The UK newspaper The Guardian continued its anti-gambling run of negative stories over the weekend, claiming that it has had sight of documents that indicate the gambling industry is planning to mitigate the impact of next month’s gambling review publication by offering to fund a GBP 8 million anti-addiction awareness campaign.
The newspaper reports that the Labour Party has already warned that the industry must not be permitted to use the campaign as a “stitch up” to stave off expected tighter regulation of gambling advertising.

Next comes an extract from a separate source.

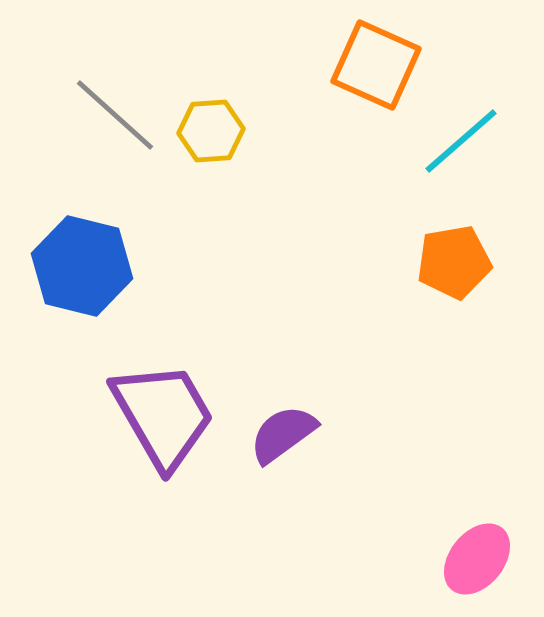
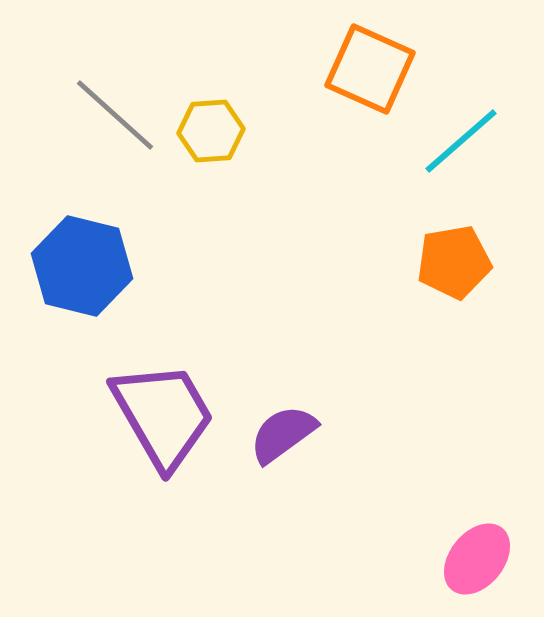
orange square: moved 6 px left, 4 px down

The government’s Department for Digital, Culture, Media and Sport (DCMS) is scheduled to publish its gambling industry review within the next few weeks, with speculation rife regarding what its recommendations may be regarding advertising and marketing restrictions and the controversial topic of minimum stakes on fixed odds betting machines (FOBTs).
The Guardian claims that gambling companies, broadcasters and the advertising industry have responded to the threats that may be inherent in the review with a joint offer of a “national campaign” to “show off their commitment to tackling addiction.”
In one exchange circulated among gambling companies and trade bodies, the idea for the campaign is described as a “consequence of the government’s gambling review”, the newspaper reveals.
The deputy leader of the Labour Party, Tom Watson (who recently called for football shirt sponsorships to be stopped) told The Guardian that the timing of the initiative was worrying, coming as the government considers whether to impose tighter restrictions on betting adverts to tackle concerns about problem gambling.
“There must be no stitch-up to help the gambling industry avoid tighter restrictions on advertising,” he said. “Industry-funded campaigns highlighting the risks of problem gambling are all very well, but they can’t be an alternative to regulation.”
The Guardian claims that the Remote Gambling Association, an online gambling trade association, will fund some of the planned anti-addiction campaign, along with industry responsible gambling body Senet. The Advertising Association is also planning to contribute, while commercial TV channels, which count gambling firms among their biggest advert buyers, will make a “contribution in kind,” understood to mean free airtime.
The plan is reportedly being coordinated by the Industry Group for Responsible Gambling (IGRG), but industry divisions have already become apparent, with the National Casino Forum, Bingo Association, and Bacta, the trade body for amusement arcades, all refusing to put money in.
The newspaper alleges that since 2012 the gambling industry has spent GBP 1.4 billion on media and TV advertising.
The IGRG has rejected as “unreasonable” suggestions that the UK follows Australia in imposing a ban on gambling adverts shown alongside live sporting events.